From the first line down to the line containing "Jetzt mit Dolby Atmos", print the records below exactly, leaving every picture out.

Records contained in a dataset:
=======

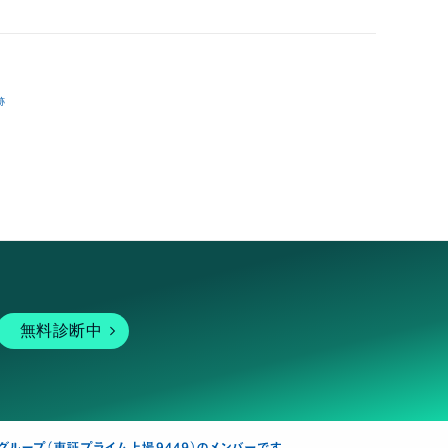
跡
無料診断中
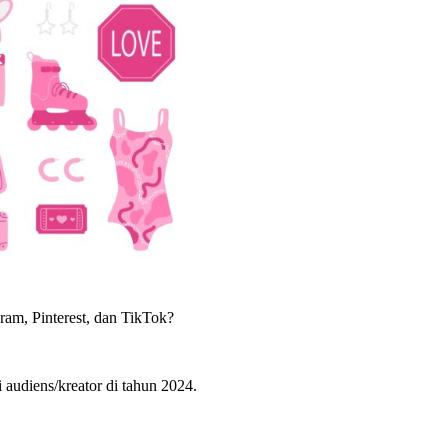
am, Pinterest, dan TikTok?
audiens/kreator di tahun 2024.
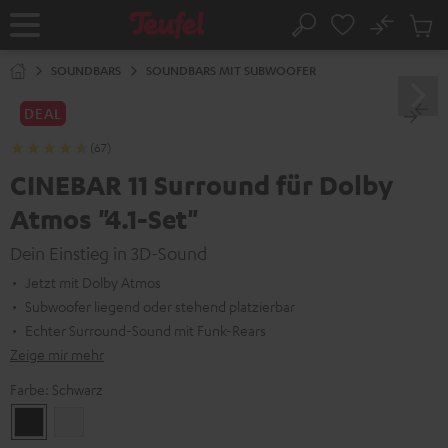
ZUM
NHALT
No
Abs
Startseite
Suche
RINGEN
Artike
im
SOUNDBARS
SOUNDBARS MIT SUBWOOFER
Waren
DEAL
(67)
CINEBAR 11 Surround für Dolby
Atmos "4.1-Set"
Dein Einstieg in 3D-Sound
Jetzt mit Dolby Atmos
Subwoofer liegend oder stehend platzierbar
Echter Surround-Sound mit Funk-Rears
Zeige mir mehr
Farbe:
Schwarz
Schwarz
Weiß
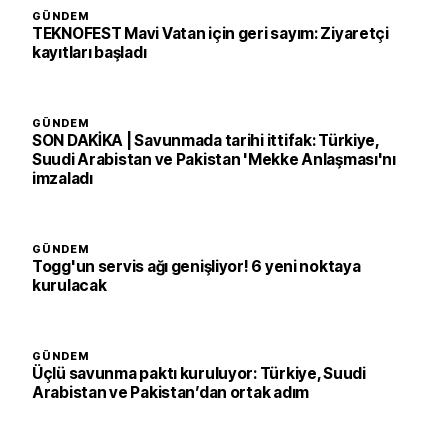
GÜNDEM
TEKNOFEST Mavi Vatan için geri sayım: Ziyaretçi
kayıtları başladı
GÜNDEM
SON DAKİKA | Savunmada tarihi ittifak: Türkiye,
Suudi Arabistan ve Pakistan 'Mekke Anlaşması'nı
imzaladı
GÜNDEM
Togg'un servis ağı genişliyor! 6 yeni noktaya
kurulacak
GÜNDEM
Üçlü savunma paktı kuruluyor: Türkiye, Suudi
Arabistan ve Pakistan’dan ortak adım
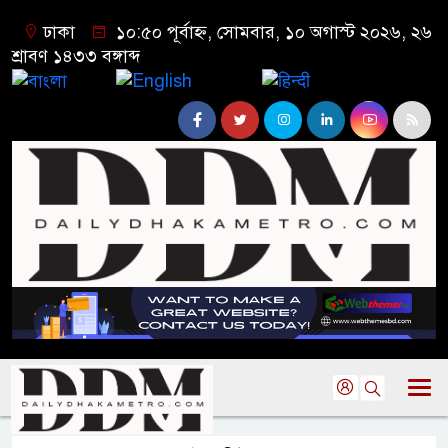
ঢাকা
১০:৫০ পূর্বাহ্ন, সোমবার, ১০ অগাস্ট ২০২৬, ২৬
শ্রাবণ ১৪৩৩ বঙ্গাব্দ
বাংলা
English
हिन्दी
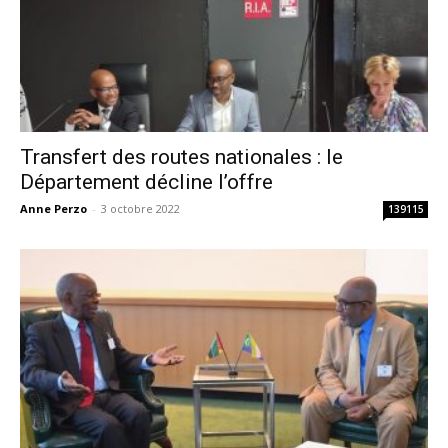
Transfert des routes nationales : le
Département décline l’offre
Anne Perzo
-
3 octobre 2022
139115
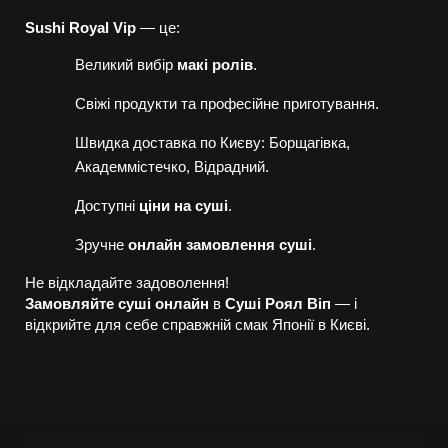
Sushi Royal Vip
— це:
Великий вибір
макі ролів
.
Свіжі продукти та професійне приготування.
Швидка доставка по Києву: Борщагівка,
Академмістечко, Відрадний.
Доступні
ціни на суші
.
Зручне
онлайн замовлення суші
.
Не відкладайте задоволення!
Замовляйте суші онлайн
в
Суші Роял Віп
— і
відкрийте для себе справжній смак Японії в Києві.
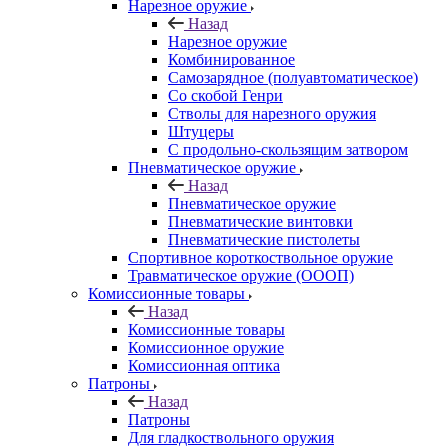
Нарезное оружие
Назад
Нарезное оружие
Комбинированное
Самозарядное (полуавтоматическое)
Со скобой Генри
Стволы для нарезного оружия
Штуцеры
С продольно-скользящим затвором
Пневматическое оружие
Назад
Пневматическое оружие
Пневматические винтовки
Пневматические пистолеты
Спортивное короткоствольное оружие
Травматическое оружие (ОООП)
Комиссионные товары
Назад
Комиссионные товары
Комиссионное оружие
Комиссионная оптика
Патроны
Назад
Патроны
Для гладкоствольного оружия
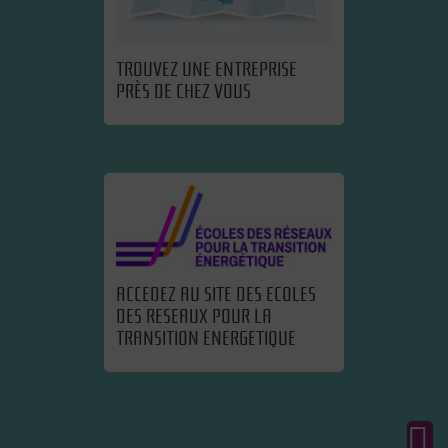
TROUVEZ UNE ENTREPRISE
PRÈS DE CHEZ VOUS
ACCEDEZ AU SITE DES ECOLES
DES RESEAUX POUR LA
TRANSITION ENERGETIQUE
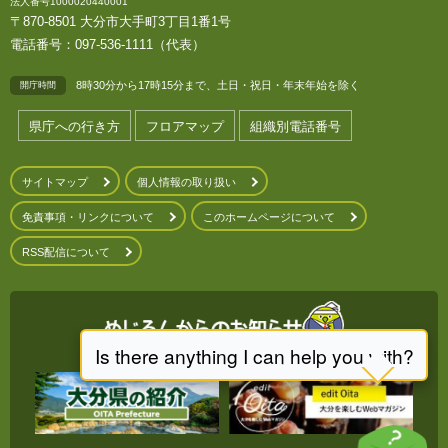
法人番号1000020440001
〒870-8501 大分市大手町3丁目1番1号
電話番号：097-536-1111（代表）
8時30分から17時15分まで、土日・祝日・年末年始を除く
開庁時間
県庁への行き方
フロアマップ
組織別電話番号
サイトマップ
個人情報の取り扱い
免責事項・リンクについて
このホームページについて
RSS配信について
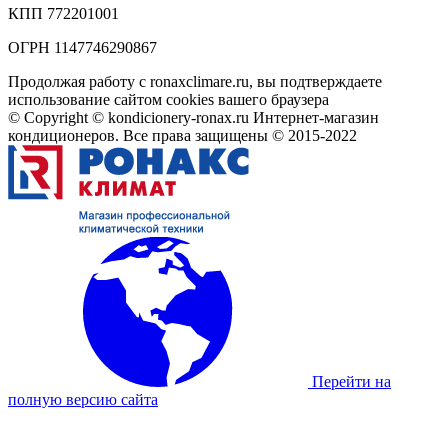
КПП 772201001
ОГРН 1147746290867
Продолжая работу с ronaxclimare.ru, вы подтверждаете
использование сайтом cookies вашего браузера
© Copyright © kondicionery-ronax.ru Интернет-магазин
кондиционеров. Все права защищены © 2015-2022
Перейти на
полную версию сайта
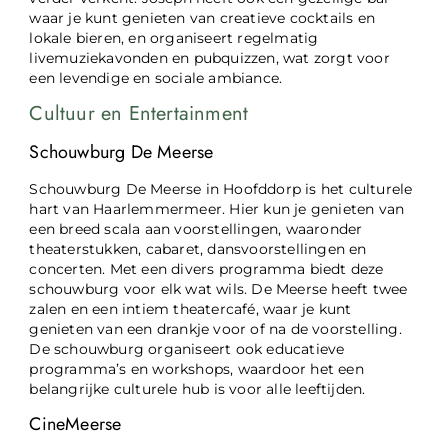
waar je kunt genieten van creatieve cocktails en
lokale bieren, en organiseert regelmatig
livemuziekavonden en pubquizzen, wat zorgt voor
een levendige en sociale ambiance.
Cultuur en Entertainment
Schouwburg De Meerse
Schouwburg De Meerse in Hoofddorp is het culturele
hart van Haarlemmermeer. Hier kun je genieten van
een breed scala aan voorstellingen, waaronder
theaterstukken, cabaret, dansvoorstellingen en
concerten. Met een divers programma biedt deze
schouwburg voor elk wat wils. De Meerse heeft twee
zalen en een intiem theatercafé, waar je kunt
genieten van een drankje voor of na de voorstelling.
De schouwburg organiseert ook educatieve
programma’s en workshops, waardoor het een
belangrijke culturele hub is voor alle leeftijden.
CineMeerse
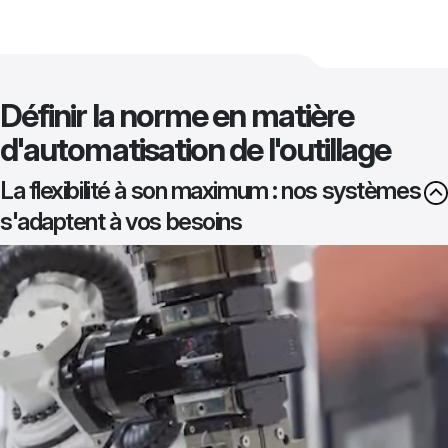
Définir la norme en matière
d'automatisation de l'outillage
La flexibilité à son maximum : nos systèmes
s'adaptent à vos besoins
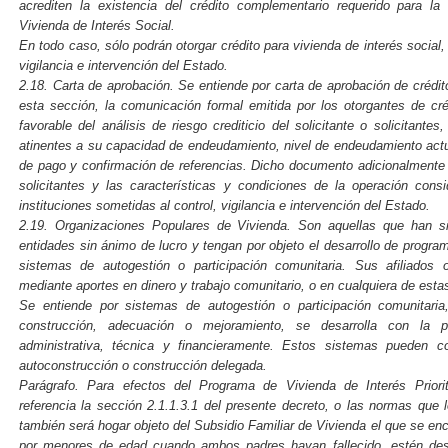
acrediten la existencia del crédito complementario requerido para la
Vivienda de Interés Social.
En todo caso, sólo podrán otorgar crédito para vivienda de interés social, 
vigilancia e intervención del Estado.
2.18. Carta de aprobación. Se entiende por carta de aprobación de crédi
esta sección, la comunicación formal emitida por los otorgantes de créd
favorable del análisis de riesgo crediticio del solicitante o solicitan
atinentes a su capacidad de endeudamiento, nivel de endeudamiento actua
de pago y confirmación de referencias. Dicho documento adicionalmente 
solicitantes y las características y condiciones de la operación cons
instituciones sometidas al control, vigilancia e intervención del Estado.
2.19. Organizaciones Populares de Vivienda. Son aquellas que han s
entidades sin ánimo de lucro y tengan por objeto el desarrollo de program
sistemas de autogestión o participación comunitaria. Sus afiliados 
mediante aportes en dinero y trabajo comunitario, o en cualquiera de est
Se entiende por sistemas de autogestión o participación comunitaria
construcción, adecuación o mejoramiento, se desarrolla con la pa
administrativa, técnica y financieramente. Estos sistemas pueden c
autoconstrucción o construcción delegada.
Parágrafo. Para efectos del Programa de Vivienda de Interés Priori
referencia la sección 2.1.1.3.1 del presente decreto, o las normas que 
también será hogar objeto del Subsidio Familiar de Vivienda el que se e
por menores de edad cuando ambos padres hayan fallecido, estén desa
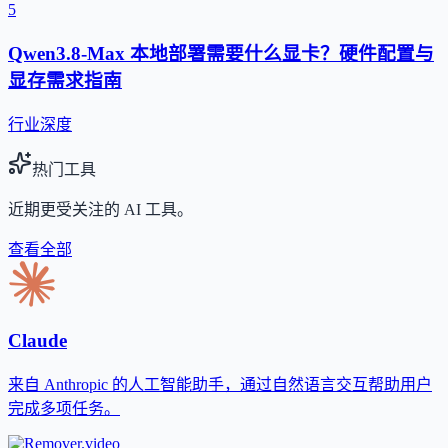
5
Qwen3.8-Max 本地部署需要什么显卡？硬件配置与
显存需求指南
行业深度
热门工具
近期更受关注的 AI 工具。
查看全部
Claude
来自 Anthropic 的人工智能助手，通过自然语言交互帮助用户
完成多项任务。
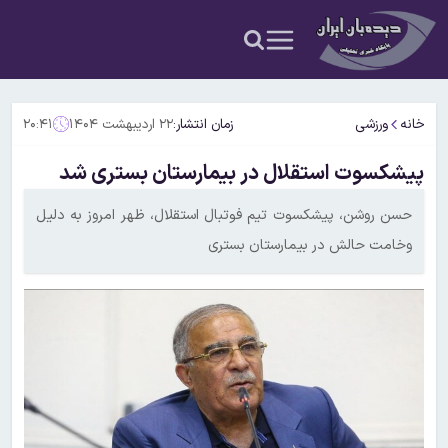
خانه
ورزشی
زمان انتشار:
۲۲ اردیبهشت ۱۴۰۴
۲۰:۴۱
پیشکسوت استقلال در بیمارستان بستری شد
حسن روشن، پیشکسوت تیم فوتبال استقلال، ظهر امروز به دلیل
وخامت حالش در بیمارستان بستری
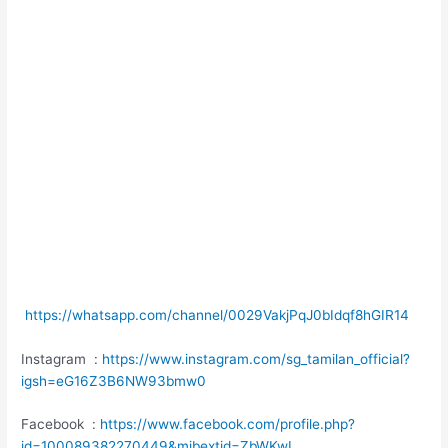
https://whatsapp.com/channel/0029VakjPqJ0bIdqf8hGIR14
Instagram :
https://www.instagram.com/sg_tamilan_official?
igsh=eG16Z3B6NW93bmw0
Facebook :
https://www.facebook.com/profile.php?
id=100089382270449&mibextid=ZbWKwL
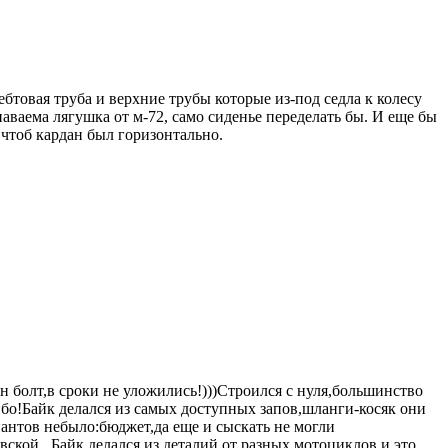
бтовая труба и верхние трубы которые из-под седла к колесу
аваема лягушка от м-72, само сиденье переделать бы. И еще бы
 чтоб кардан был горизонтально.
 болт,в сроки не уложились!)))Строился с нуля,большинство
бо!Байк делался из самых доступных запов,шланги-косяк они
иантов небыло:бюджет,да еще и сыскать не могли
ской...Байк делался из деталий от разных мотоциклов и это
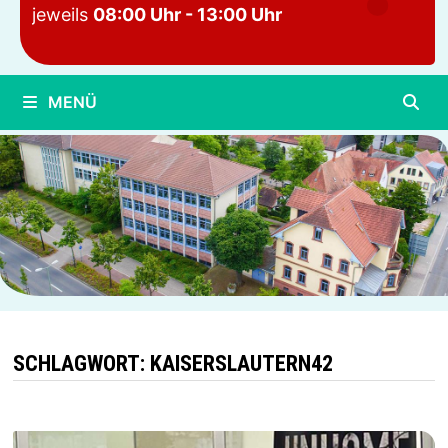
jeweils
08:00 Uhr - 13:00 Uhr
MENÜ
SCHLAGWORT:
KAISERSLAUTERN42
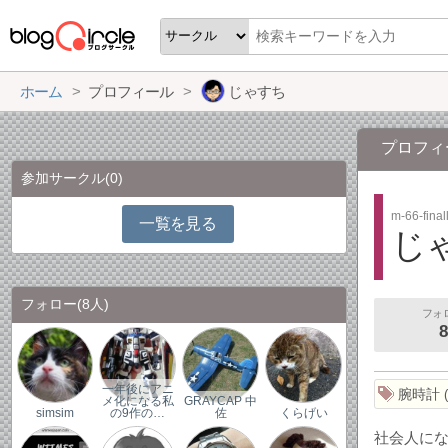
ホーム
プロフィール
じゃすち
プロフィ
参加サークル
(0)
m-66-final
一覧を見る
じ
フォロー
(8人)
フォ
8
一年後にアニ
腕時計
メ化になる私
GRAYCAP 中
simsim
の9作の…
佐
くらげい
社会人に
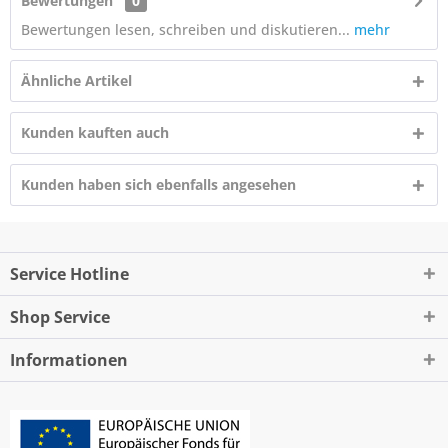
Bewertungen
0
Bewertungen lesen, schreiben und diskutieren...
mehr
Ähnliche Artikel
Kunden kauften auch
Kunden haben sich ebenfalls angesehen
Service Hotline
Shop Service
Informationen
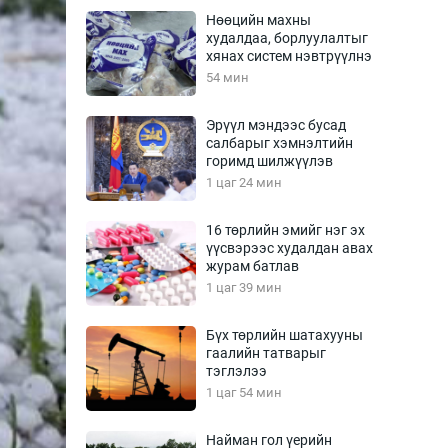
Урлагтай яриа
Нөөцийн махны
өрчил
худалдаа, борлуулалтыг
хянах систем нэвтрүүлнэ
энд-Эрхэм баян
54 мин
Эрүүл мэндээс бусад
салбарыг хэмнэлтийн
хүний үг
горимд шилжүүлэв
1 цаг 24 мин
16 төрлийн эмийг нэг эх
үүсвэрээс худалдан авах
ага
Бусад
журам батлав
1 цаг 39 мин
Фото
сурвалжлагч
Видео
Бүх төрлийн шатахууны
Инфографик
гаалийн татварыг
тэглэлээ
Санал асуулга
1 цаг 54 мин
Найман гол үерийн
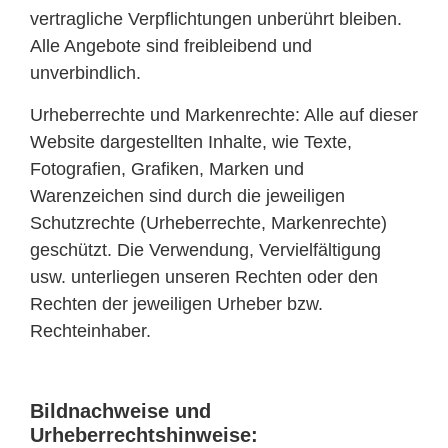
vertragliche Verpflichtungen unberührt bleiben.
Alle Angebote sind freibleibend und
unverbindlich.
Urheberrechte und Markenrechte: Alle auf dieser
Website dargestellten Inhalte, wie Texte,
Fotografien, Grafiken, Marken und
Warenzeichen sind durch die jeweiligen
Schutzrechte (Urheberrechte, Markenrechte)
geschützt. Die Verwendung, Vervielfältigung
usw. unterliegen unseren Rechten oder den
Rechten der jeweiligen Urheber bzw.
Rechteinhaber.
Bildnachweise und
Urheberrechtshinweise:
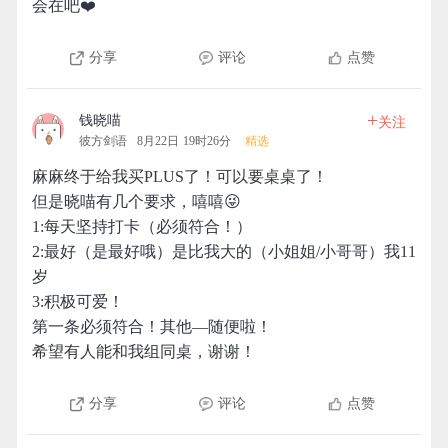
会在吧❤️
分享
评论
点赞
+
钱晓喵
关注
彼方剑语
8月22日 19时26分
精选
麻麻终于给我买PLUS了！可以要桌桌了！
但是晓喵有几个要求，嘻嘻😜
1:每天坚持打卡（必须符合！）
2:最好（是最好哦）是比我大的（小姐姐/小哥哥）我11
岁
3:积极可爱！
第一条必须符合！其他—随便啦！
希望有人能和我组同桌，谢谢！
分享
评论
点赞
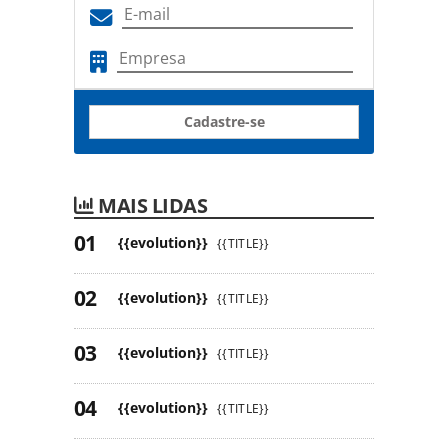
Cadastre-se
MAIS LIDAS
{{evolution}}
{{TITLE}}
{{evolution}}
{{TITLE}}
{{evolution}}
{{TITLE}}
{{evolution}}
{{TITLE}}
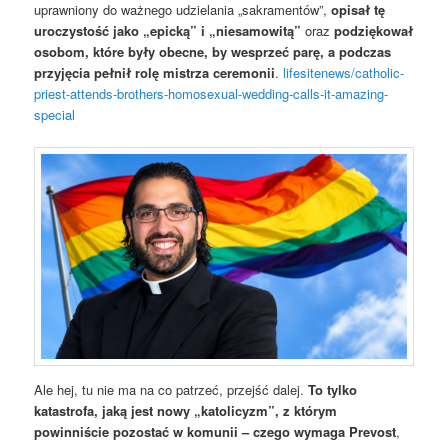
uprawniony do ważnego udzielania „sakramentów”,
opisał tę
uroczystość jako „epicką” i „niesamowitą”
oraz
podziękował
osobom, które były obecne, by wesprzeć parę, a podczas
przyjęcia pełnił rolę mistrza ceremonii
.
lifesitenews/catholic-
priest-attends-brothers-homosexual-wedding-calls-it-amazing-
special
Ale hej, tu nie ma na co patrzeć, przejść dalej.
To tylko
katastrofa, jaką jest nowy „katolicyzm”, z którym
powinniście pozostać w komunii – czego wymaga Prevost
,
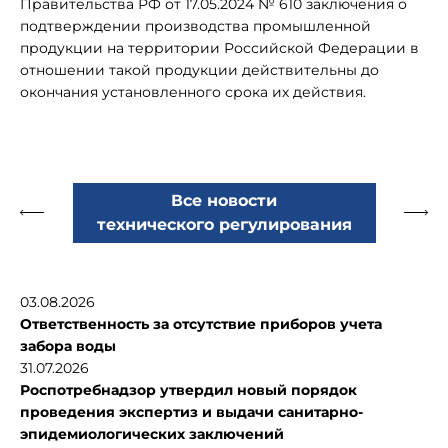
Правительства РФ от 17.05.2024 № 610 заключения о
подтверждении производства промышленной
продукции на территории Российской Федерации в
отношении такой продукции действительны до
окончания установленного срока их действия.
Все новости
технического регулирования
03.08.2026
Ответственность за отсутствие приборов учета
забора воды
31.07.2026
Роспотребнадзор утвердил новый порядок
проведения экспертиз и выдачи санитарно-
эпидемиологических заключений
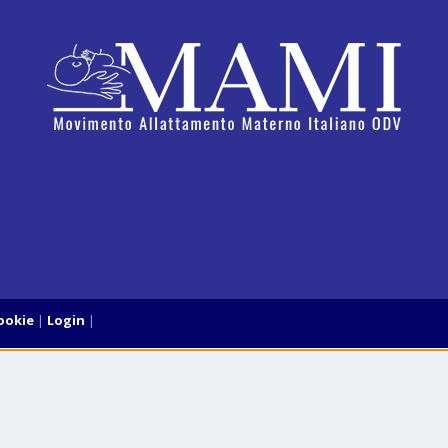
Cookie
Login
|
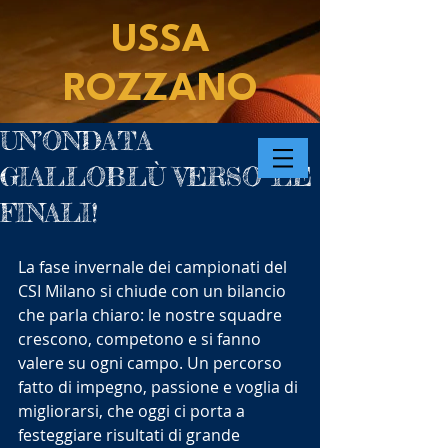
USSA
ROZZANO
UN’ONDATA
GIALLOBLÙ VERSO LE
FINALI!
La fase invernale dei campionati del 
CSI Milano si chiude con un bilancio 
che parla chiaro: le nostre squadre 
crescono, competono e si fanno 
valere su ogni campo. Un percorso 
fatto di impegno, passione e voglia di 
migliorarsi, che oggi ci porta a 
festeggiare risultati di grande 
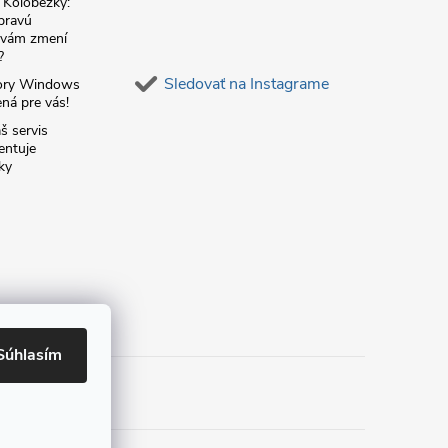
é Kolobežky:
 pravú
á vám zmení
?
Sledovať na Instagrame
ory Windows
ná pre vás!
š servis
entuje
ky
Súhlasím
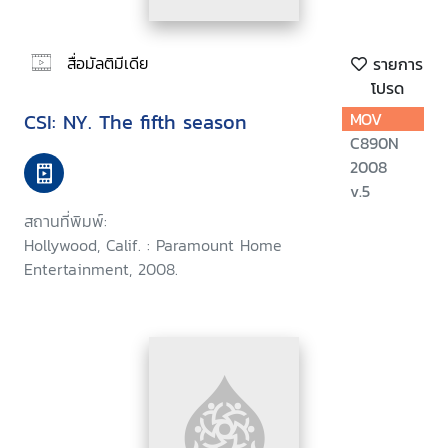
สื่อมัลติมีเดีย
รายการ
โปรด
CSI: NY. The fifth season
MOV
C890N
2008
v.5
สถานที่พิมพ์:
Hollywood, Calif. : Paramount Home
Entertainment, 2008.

=======

**Answer to this problem:**
跡
無料診断中
am, Pinterest, dan TikTok?
audiens/kreator di tahun 2024.
ZUM
NHALT
No
Abs
Startseite
Suche
RINGEN
Artike
im
SOUNDBARS
SOUNDBARS MIT SUBWOOFER
Waren
DEAL
(67)
CINEBAR 11 Surround für Dolby
Atmos "4.1-Set"
Dein Einstieg in 3D-Sound
Jetzt mit Dolby Atmos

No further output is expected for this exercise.